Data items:

* * *

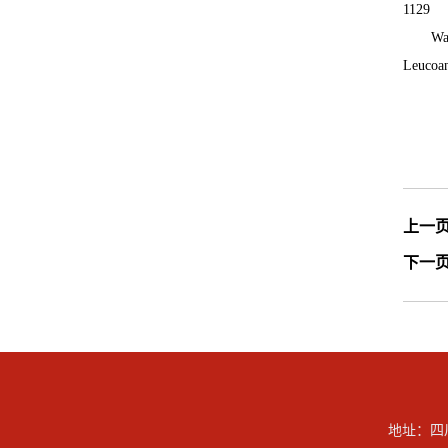
1129
Wa
Leucoan
上一
下一
地址：四川省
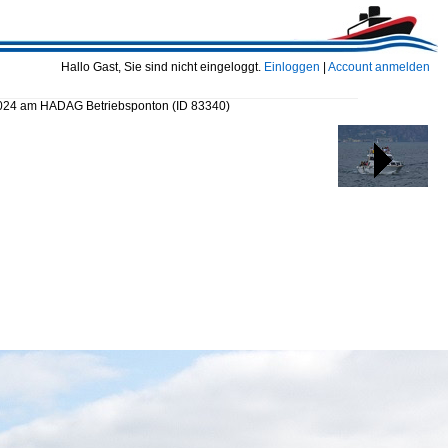
Hallo Gast, Sie sind nicht eingeloggt.
Einloggen
|
Account anmelden
2024 am HADAG Betriebsponton
(ID 83340)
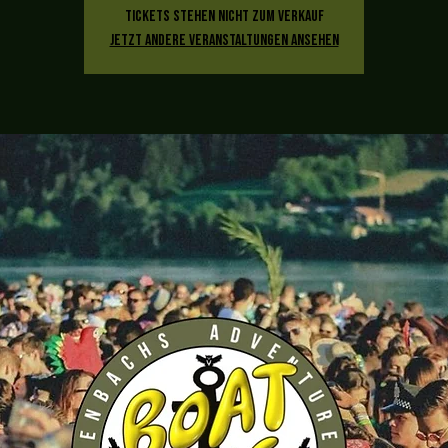
Tickets stehen nicht zum Verkauf
Jetzt andere Veranstaltungen ansehen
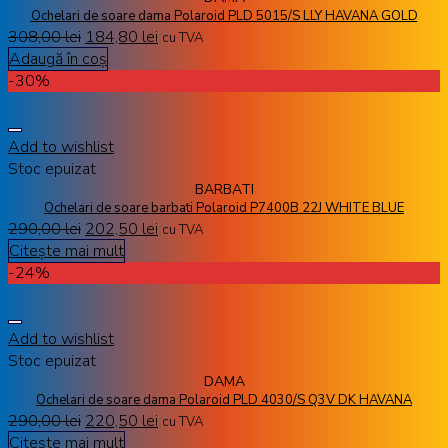
Ochelari de soare dama Polaroid PLD 5015/S LLY HAVANA GOLD
308,00
lei
184,80
lei
cu TVA
Adaugă în coș
-30%
Add to wishlist
Stoc epuizat
BARBATI
Ochelari de soare barbati Polaroid P7400B 22J WHITE BLUE
290,00
lei
202,50
lei
cu TVA
Citește mai mult
-24%
Add to wishlist
Stoc epuizat
DAMA
Ochelari de soare dama Polaroid PLD 4030/S Q3V DK HAVANA
290,00
lei
220,50
lei
cu TVA
Citește mai mult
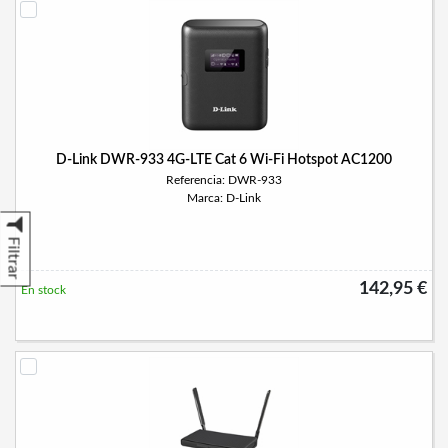
D-Link DWR-933 4G-LTE Cat 6 Wi-Fi Hotspot AC1200
Referencia: DWR-933
Marca: D-Link
Filtrar
142,95 €
En stock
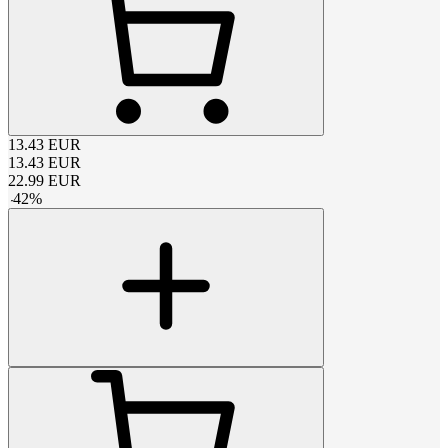
13.43
EUR
13.43
EUR
22.99
EUR
-
42
%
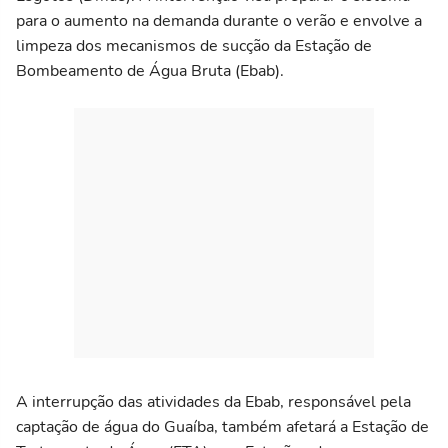
para o aumento na demanda durante o verão e envolve a
limpeza dos mecanismos de sucção da Estação de
Bombeamento de Água Bruta (Ebab).
A interrupção das atividades da Ebab, responsável pela
captação de água do Guaíba, também afetará a Estação de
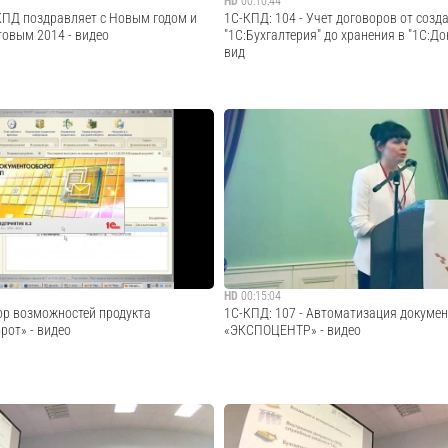
HD
00:10:44
-КПД поздравляет с Новым годом и
1С-КПД: 104 - Учет договоров от созд
овым 2014 - видео
"1С:Бухгалтерия" до хранения в "1С:Д
вид
тями о программном продукте
· · · · · · · · · · · · · · · · · · · · · · · · · · · · · · · · · · · ·
от» и «1С-Битрикс: Корпоративный
Закажите демонстрацию «1С:Документоо
 наших ресурсах: • Наш сайт: www.1c-
по ссылке: http://elektronnij-dokumentoob
 Фейсбуке:
kpd.ru/demo/?utm_source=youtube · · · · · ·.
groups/1cdocflow • Страница в
..
Cмотреть видео
Cмотреть видео
HD
00:15:04
ор возможностей продукта
1С-КПД: 107 - Автоматизация докуме
рот» - видео
«ЭКСПОЦЕНТР» - видео
· · · · · · · · · · · · · · · · · · · · · · · · · · · · · · ·
· · · · · · · · · · · · · · · · · · · · · · · · · · · · · · · · · · · ·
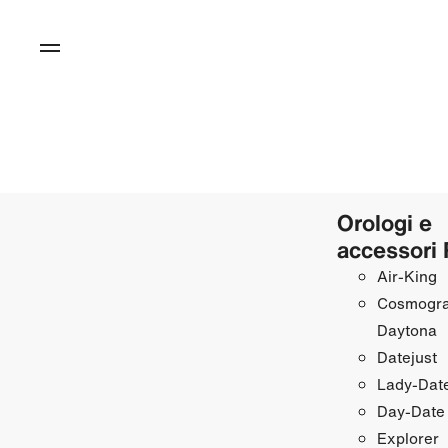
Orologi e
accessori 
Air‑King
Cosmogr
Daytona
Datejust
Lady‑Date
Day‑Date
Explorer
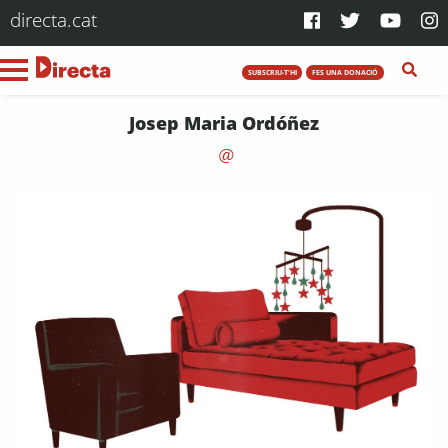
directa.cat
SUBSCRIU-T'HI
FES UNA DONACIÓ
Josep Maria Ordóñez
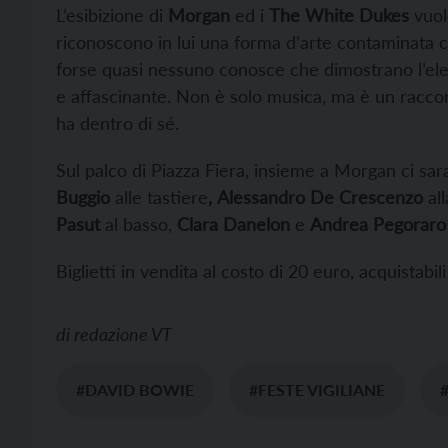
L’esibizione di
Morgan
ed i
The White Dukes
vuol
riconoscono in lui una forma d’arte contaminata ch
forse quasi nessuno conosce che dimostrano l’elev
e affascinante. Non è solo musica, ma è un raccon
ha dentro di sé.
Sul palco di Piazza Fiera, insieme a Morgan ci sa
Buggio
alle tastiere
,
Alessandro De Crescenzo
all
Pasut
al basso,
Clara Danelon
e
Andrea Pegoraro
Biglietti in vendita al costo di 20 euro, acquistabil
di
redazione VT
#DAVID BOWIE
#FESTE VIGILIANE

* * *

Problem:
Go through the entries above and pull out each line with "soare" in it.

Solution to this problem:
Ochelari de soare dama Polaroid PLD 5015/S LLY HAVANA GOLD
Ochelari de soare barbati Polaroid P7400B 22J WHITE BLUE
Ochelari de soare dama Polaroid PLD 4030/S Q3V DK HAVANA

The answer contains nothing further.